■ Problem description ■
What are the lines, word for word, from the line with "ознакомиться с ней детальнее. Великолепный" up to and including the line with "convocatoria" in the records below? Omit the pictures.

■ Extracted page text data ■

====================

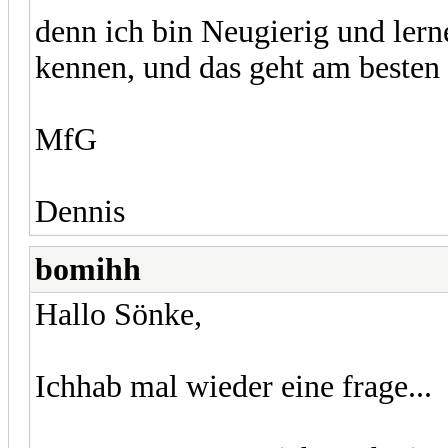
denn ich bin Neugierig und ler
kennen, und das geht am besten
MfG
Dennis
bomihh
Hallo Sönke,
Ichhab mal wieder eine frage...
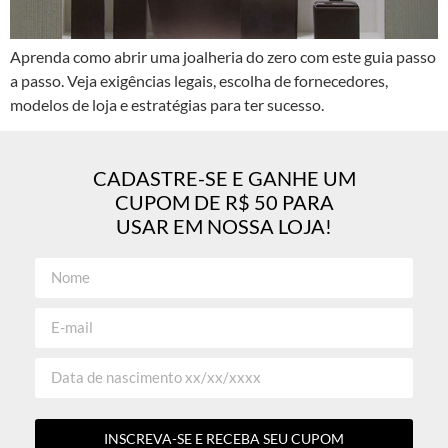
Aprenda como abrir uma joalheria do zero com este guia passo
a passo. Veja exigências legais, escolha de fornecedores,
modelos de loja e estratégias para ter sucesso.
CADASTRE-SE E GANHE UM
CUPOM DE R$ 50 PARA
USAR EM NOSSA LOJA!
INSCREVA-SE E RECEBA SEU CUPOM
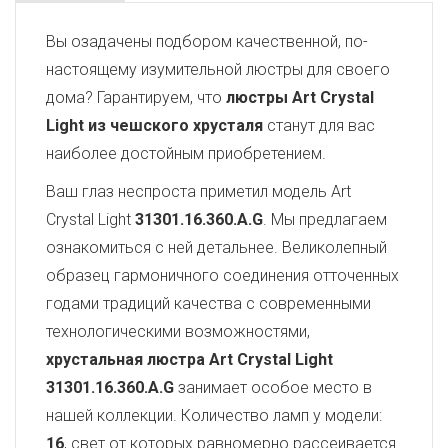
Вы озадачены подбором качественной, по-
настоящему изумительной люстры для своего
дома? Гарантируем, что
люстры Art Crystal
Light из чешского хрусталя
станут для вас
наиболее достойным приобретением.
Ваш глаз неспроста приметил модель Art
Crystal Light
31301.16.360.A.G
. Мы предлагаем
ознакомиться с ней детальнее. Великолепный
образец гармоничного соединения отточенных
годами традиций качества с современными
технологическими возможностями,
хрустальная люстра Art Crystal Light
31301.16.360.A.G
занимает особое место в
нашей коллекции. Количество ламп у модели:
16
, свет от которых равномерно рассеивается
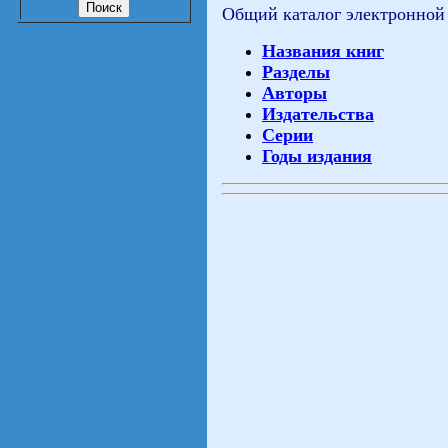
Общий каталог электронной
Названия книг
Разделы
Авторы
Издательства
Серии
Годы издания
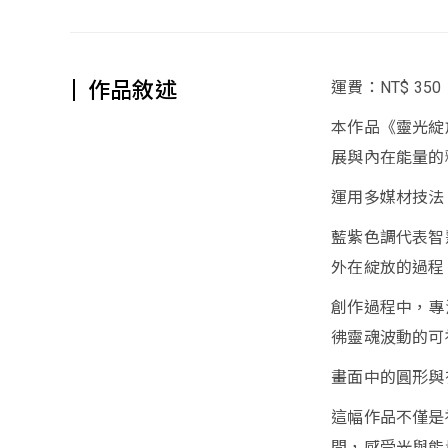
作品敘述
運費：NT$ 350
本作品《靈光綻
展與內在能量的
運用多媒材技法
藍紫色調代表智
外在綻放的過程
創作過程中，專
彿靈魂波動的可
畫面中的圓形與
這幅作品不僅是
間，感受光與能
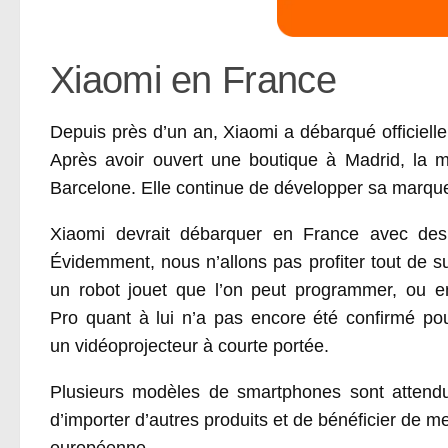
Xiaomi en France
Depuis près d’un an, Xiaomi a débarqué officiel
Après avoir ouvert une boutique à Madrid, la 
Barcelone. Elle continue de développer sa marque 
Xiaomi devrait débarquer en France avec des 
Évidemment, nous n’allons pas profiter tout de su
un robot jouet que l’on peut programmer, ou
Pro quant à lui n’a pas encore été confirmé po
un vidéoprojecteur à courte portée.
Plusieurs modèles de smartphones sont attendu
d’importer d’autres produits et de bénéficier de me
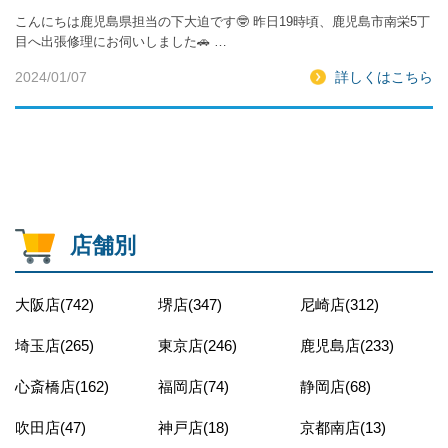
こんにちは鹿児島県担当の下大迫です🤓 昨日19時頃、鹿児島市南栄5丁
目へ出張修理にお伺いしました🚗 …
2024/01/07
詳しくはこちら
店舗別
大阪店(742)
堺店(347)
尼崎店(312)
埼玉店(265)
東京店(246)
鹿児島店(233)
心斎橋店(162)
福岡店(74)
静岡店(68)
吹田店(47)
神戸店(18)
京都南店(13)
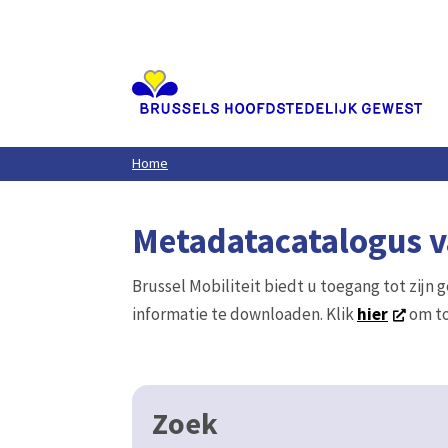
Aller
au
contenu
principal
Home
Metadatacatalogus va
Brussel Mobiliteit biedt u toegang tot zijn 
informatie te downloaden. Klik
hier
om to
Zoek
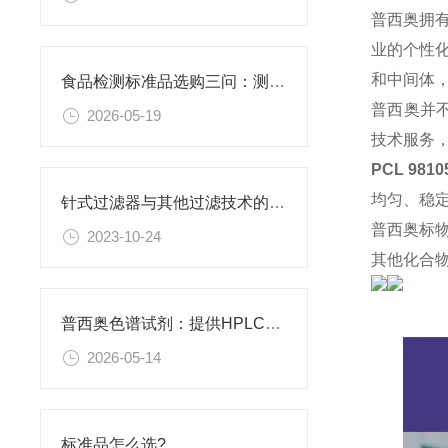
普西奥拥
业的个性
和中间体
食品检测标准品选购三问：测什么基质？报什么方法？用什么品牌？
普西奥并
2026-05-19
技术服务
PCL 981
均匀、稳
针式过滤器与其他过滤技术的比较
普西奥标
2023-10-24
其他化合
普西奥色谱试剂：提供HPLC级、LC-MS级等多种规格色谱试剂
2026-05-14
标准品怎么选?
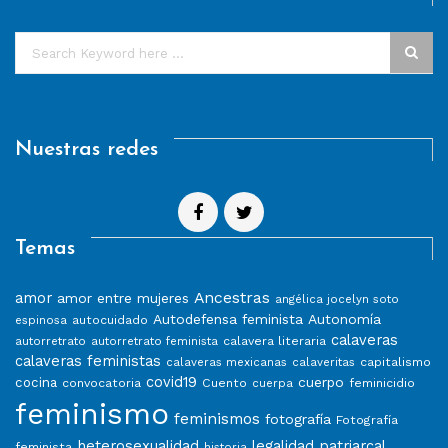
Nuestras redes
Temas
Ancestras
amor
amor entre mujeres
angélica jocelyn soto
Autodefensa feminista
Autonomía
autocuidado
espinosa
calaveras
calavera literaria
autorretrato
autorretrato feminista
calaveras feministas
capitalismo
calaveras mexicanas
calaveritas
covid19
cuerpo
cocina
convocatoria
Cuento
feminicidio
cuerpa
feminismo
feminismos
fotografía
Fotografía
heterosexualidad
legalidad patriarcal
feminista
historia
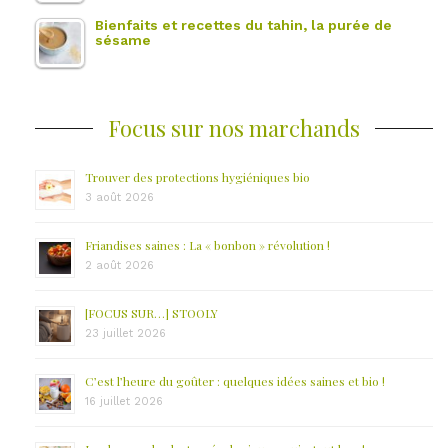
Bienfaits et recettes du tahin, la purée de
sésame
Focus sur nos marchands
Trouver des protections hygiéniques bio
3 août 2026
Friandises saines : La « bonbon » révolution !
2 août 2026
[FOCUS SUR…] STOOLY
23 juillet 2026
C’est l’heure du goûter : quelques idées saines et bio !
16 juillet 2026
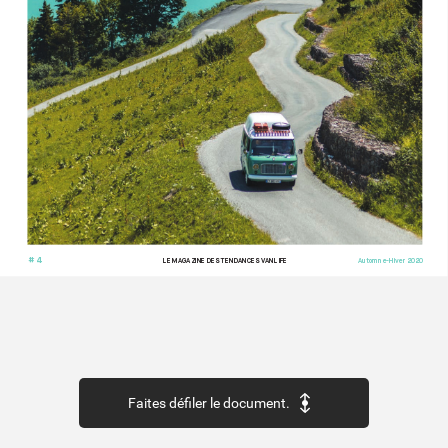
# 4
LE MAG
AZINE DES TENDANCES V
ANLIFE
Automne-Hiv
er 2020
Faites défiler le document.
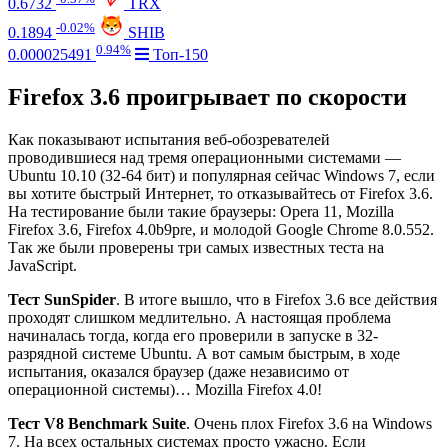
0.6732
TRX
-0.02%
0.1894
SHIB
0.94%
0.000025491
Топ-150
Firefox 3.6 проигрывает по скорости
Как показывают испытания веб-обозревателей
проводившиеся над тремя операционными системами —
Ubuntu 10.10 (32-64 бит) и популярная сейчас Windows 7, если
вы хотите быстрый Интернет, то отказывайтесь от Firefox 3.6.
На тестирование были такие браузеры: Opera 11, Mozilla
Firefox 3.6, Firefox 4.0b9pre, и молодой Google Chrome 8.0.552.
Так же были проверены три самых известных теста на
JavaScript.
Тест SunSpider
. В итоге вышло, что в Firefox 3.6 все действия
проходят слишком медлительно. А настоящая проблема
начиналась тогда, когда его проверили в запуске в 32-
разрядной системе Ubuntu. А вот самым быстрым, в ходе
испытания, оказался браузер (даже независимо от
операционной системы)… Mozilla Firefox 4.0!
Тест V8 Benchmark Suite
. Очень плох Firefox 3.6 на Windows
7. На всех остальных системах просто ужасно. Если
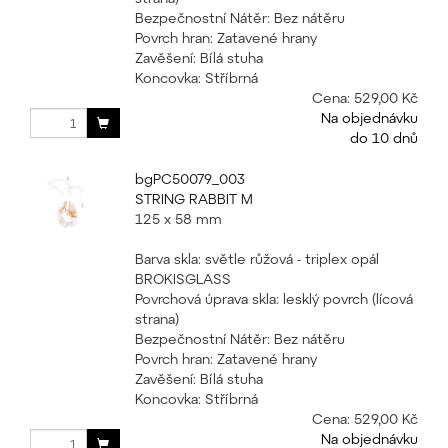
Bezpečnostní Nátěr: Bez nátěru
Povrch hran: Zatavené hrany
Zavěšení: Bílá stuha
Koncovka: Stříbrná
Cena:
529,00 Kč
Na objednávku
do 10 dnů
bgPC50079_003
STRING RABBIT M
125 x 58 mm
Barva skla: světle růžová - triplex opál
BROKISGLASS
Povrchová úprava skla: lesklý povrch (lícová
strana)
Bezpečnostní Nátěr: Bez nátěru
Povrch hran: Zatavené hrany
Zavěšení: Bílá stuha
Koncovka: Stříbrná
Cena:
529,00 Kč
Na objednávku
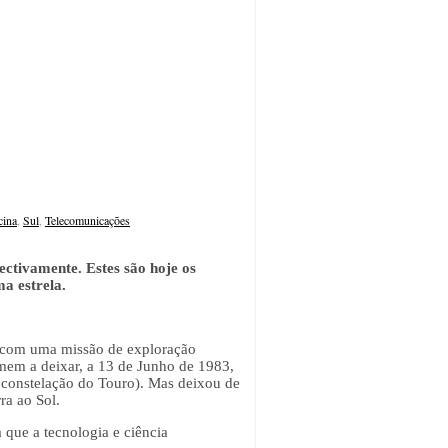
cina
,
Sul
,
Telecomunicações
ctivamente. Estes são hoje os
a estrela.
a com uma missão de exploração
mem a deixar, a 13 de Junho de 1983,
da constelação do Touro). Mas deixou de
ra ao Sol.
 que a tecnologia e ciência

====================

■ Solution for this problem ■
ознакомиться с ней детальнее. Великолепный
образец гармоничного соединения отточенных
годами традиций качества с современными
технологическими возможностями,
хрустальная люстра Art Crystal Light
31301.16.360.A.G
занимает особое место в
нашей коллекции. Количество ламп у модели:
16
, свет от которых равномерно рассеивается
Общий каталог электронной
Названия книг
Разделы
Авторы
Издательства
Серии
Годы издания
作品敘述
運費：NT$ 350
本作品《靈光綻
展與內在能量的
運用多媒材技法
藍紫色調代表智
外在綻放的過程
創作過程中，專
彿靈魂波動的可
畫面中的圓形與
這幅作品不僅是
間，感受光與能
Xiaomi en France
Depuis près d’un an, Xiaomi a débarqué officiel
Après avoir ouvert une boutique à Madrid, la 
Barcelone. Elle continue de développer sa marque 
Xiaomi devrait débarquer en France avec des 
Évidemment, nous n’allons pas profiter tout de su
un robot jouet que l’on peut programmer, ou
Pro quant à lui n’a pas encore été confirmé po
un vidéoprojecteur à courte portée.
Plusieurs modèles de smartphones sont attendu
d’importer d’autres produits et de bénéficier de me
こんにちは鹿児島県担当の下大迫です🤓 昨日19時頃、鹿児島市南栄5丁
目へ出張修理にお伺いしました🚗 …
2024/01/07
詳しくはこちら
店舗別
大阪店(742)
堺店(347)
尼崎店(312)
埼玉店(265)
東京店(246)
鹿児島店(233)
心斎橋店(162)
福岡店(74)
静岡店(68)
吹田店(47)
神戸店(18)
京都南店(13)
Aller
au
contenu
principal
Home
Metadatacatalogus va
Brussel Mobiliteit biedt u toegang tot zijn 
informatie te downloaden. Klik
hier
om to
Zoek
普西奥拥
业的个性
和中间体
食品检测标准品选购三问：测什么基质？报什么方法？用什么品牌？
普西奥并
2026-05-19
技术服务
PCL 981
均匀、稳
针式过滤器与其他过滤技术的比较
普西奥标
2023-10-24
其他化合
普西奥色谱试剂：提供HPLC级、LC-MS级等多种规格色谱试剂
2026-05-14
标准品怎么选?
Nuestras redes
Temas
Ancestras
amor
amor entre mujeres
angélica jocelyn soto
Autodefensa feminista
Autonomía
autocuidado
espinosa
calaveras
calavera literaria
autorretrato
autorretrato feminista
calaveras feministas
capitalismo
calaveras mexicanas
calaveritas
covid19
cuerpo
cocina
convocatoria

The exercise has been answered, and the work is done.